Kisspeptin vs. HCG in Bodybuilding: Usage and Differences
Both HCG (Human Chorionic Gonadotropin) and Kisspeptin are used in bodybuilding to help restore natural testosterone production after a steroid cycle. However, their mechanisms and methods of use differ.
---
1. HCG in Bodybuilding
Primary Goal: Stimulate the testes to produce testosterone and prevent testicular shrinkage during and after a steroid cycle.
📌 How to Use HCG?
✅ During Cycle (On-Cycle Support)
500–1,000 IU, twice per week to prevent testicular atrophy.
Stop using HCG once the steroid cycle ends.
✅ Post Cycle Therapy (PCT)
1,000–2,000 IU every 2–3 days for 2–3 weeks after the steroid cycle.
Follow up with Selective Estrogen Receptor Modulators (SERMs) like Clomid or Nolvadex to restore HPTA function.
⚠️ Warnings
HCG can increase estrogen levels, leading to gynecomastia (male breast growth).
Aromatase inhibitors (AIs) like Arimidex may be needed to control estrogen levels.
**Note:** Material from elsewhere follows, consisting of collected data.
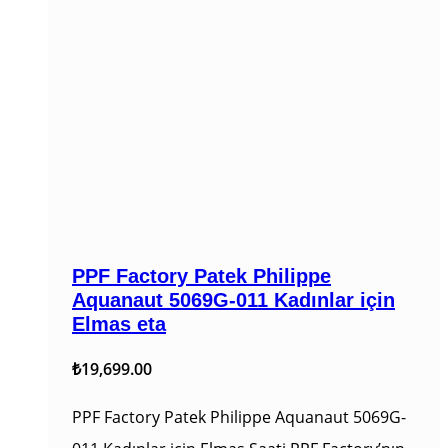
PPF Factory Patek Philippe
Aquanaut 5069G-011 Kadınlar için
Elmas eta
₺
19,699.00
PPF Factory Patek Philippe Aquanaut 5069G-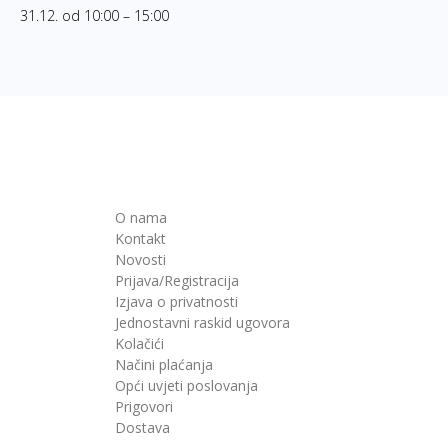
31.12. od 10:00 – 15:00
O nama
Kontakt
Novosti
Prijava/Registracija
Izjava o privatnosti
Jednostavni raskid ugovora
Kolačići
Načini plaćanja
Opći uvjeti poslovanja
Prigovori
Dostava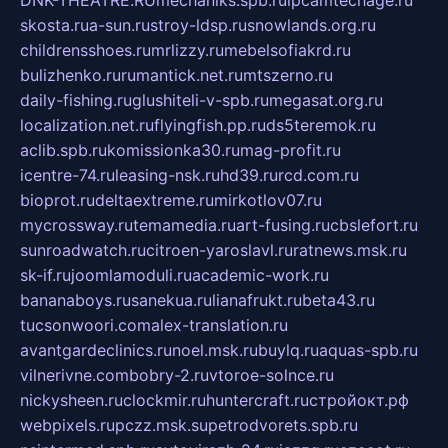
DNK-THEATRE.RU
mechaniks.spb.ru
ipcamtechage.ru
skosta.ru
a-sun.ru
stroy-ldsp.ru
snowlands.org.ru
childrensshoes.ru
mrlizzy.ru
mebelsofiakrd.ru
bulizhenko.ru
rumantick.net.ru
mtszerno.ru
daily-fishing.ru
glushiteli-v-spb.ru
megasat.org.ru
localization.net.ru
flyingfish.pp.ru
ds5teremok.ru
aclib.spb.ru
komissionka30.ru
mag-profit.ru
icentre-74.ru
leasing-nsk.ru
hd39.ru
rcd.com.ru
bioprot.ru
deltaextreme.ru
mirkotlov07.ru
mycrossway.ru
temamedia.ru
art-fusing.ru
cbslefort.ru
sunroadwatch.ru
citroen-yaroslavl.ru
ratnews.msk.ru
sk-if.ru
joomlamoduli.ru
academic-work.ru
bananaboys.ru
sanekua.ru
lianafrukt.ru
beta43.ru
tucsonwoori.com
alex-translation.ru
avantgardeclinics.ru
noel.msk.ru
buylq.ru
aquas-spb.ru
vilnerivne.com
bobry-2.ru
vtoroe-solnce.ru
nickysheen.ru
clockmir.ru
huntercraft.ru
стройокт.рф
webpixels.ru
pczz.msk.su
petrodvorets.spb.ru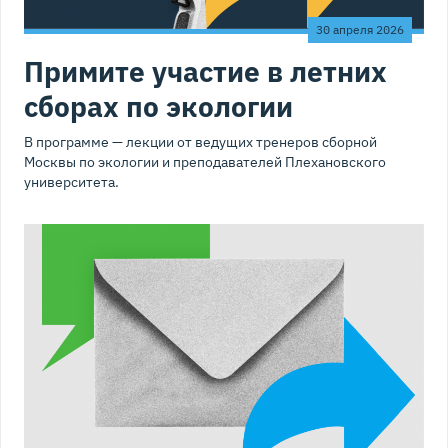
30 апреля 2026
Примите участие в летних
сборах по экологии
В программе — лекции от ведущих тренеров сборной
Москвы по экологии и преподавателей Плехановского
университета.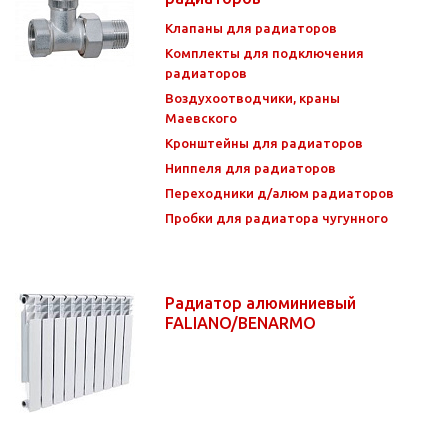
Клапаны для радиаторов
Комплекты для подключения
радиаторов
Воздухоотводчики, краны
Маевского
Кронштейны для радиаторов
Ниппеля для радиаторов
Переходники д/алюм радиаторов
Пробки для радиатора чугунного
Радиатор алюминиевый
FALIANO/BENARMO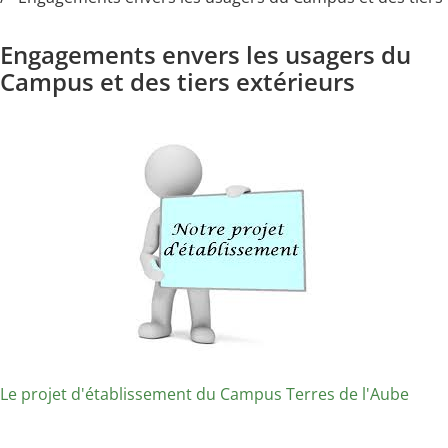
Engagements envers les usagers du
Campus et des tiers extérieurs
Le projet d'établissement du Campus Terres de l'Aube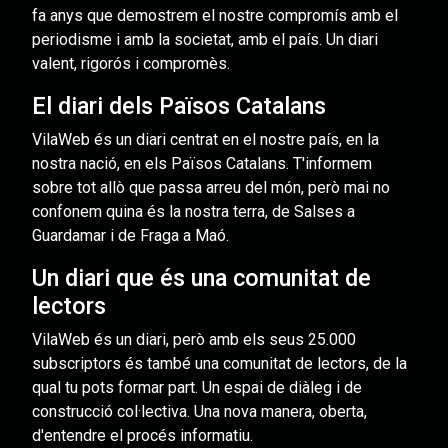
fa anys que demostrem el nostre compromís amb el
periodisme i amb la societat, amb el país. Un diari
valent, rigorós i compromès.
El diari dels Països Catalans
VilaWeb és un diari centrat en el nostre país, en la
nostra nació, en els Països Catalans. T'informem
sobre tot allò que passa arreu del món, però mai no
confonem quina és la nostra terra, de Salses a
Guardamar i de Fraga a Maó.
Un diari que és una comunitat de
lectors
VilaWeb és un diari, però amb els seus 25.000
subscriptors és també una comunitat de lectors, de la
qual tu pots formar part. Un espai de diàleg i de
construcció col·lectiva. Una nova manera, oberta,
d'entendre el procés informatiu.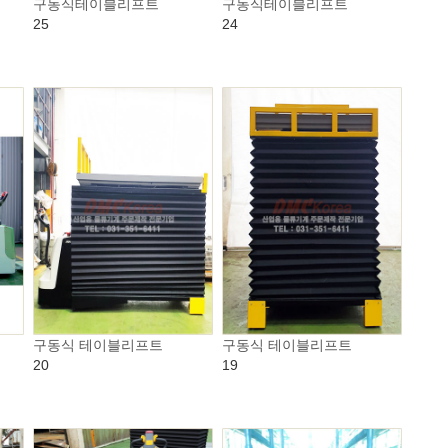
구동식테이블리프트
구동식테이블리프트
25
24
구동식 테이블리프트
구동식 테이블리프트
20
19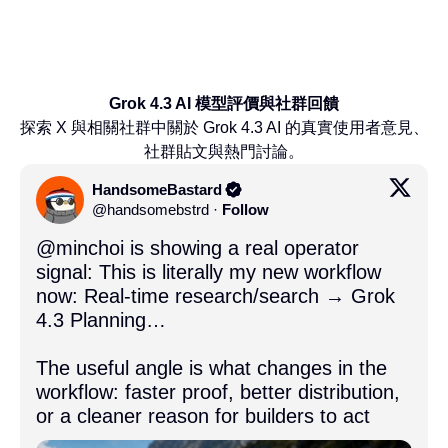
Grok 4.3 AI 模型評價與社群回饋
探索 X 與相關社群中關於 Grok 4.3 AI 的真實使用者意見、
社群貼文與熱門討論。
HandsomeBastard
@
handsomebstrd
·
Follow
@minchoi
 is showing a real operator 
signal: This is literally my new workflow 
now: Real-time research/search → Grok 
4.3 Planning…

The useful angle is what changes in the 
workflow: faster proof, better distribution, 
or a cleaner reason for builders to act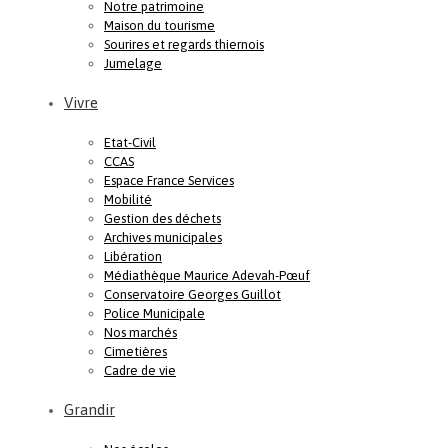
Notre patrimoine
Maison du tourisme
Sourires et regards thiernois
Jumelage
Vivre
Etat-Civil
CCAS
Espace France Services
Mobilité
Gestion des déchets
Archives municipales
Libération
Médiathèque Maurice Adevah-Pœuf
Conservatoire Georges Guillot
Police Municipale
Nos marchés
Cimetières
Cadre de vie
Grandir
Prolonged use can lead to dependence on external testosterone stimulation.
---
2. Kisspeptin in Bodybuilding
Primary Goal: Stimulate LH (Luteinizing Hormone) and FSH (Follicle-Stimulating Hormone) production naturally, leading to testosterone production without direct testicular stimulation.
📌 How to Use Kisspeptin?
✅ For Post Cycle Therapy (PCT)
100–300 mcg per day or every other day
Used for 2–4 weeks depending on HPTA suppression severity
Can be combined with Clomid or Nolvadex for optimal recovery
⚠️ Warnings
Kisspeptin has fewer side effects compared to HCG.
It does not directly increase estrogen levels, reducing the risk of gynecomastia.

---
💡 Summary: Which One to Choose?
✅ If HCG is available and estrogen is managed properly, it remains a popular choice.
✅ If a safer and more natural alternative is preferred, Kisspeptin is gaining traction as a better long-term option.
With increasing restrictions on HCG availability, Kisspeptin may become the preferred choice for bodybuilders looking to restore natural testosterone production efficiently.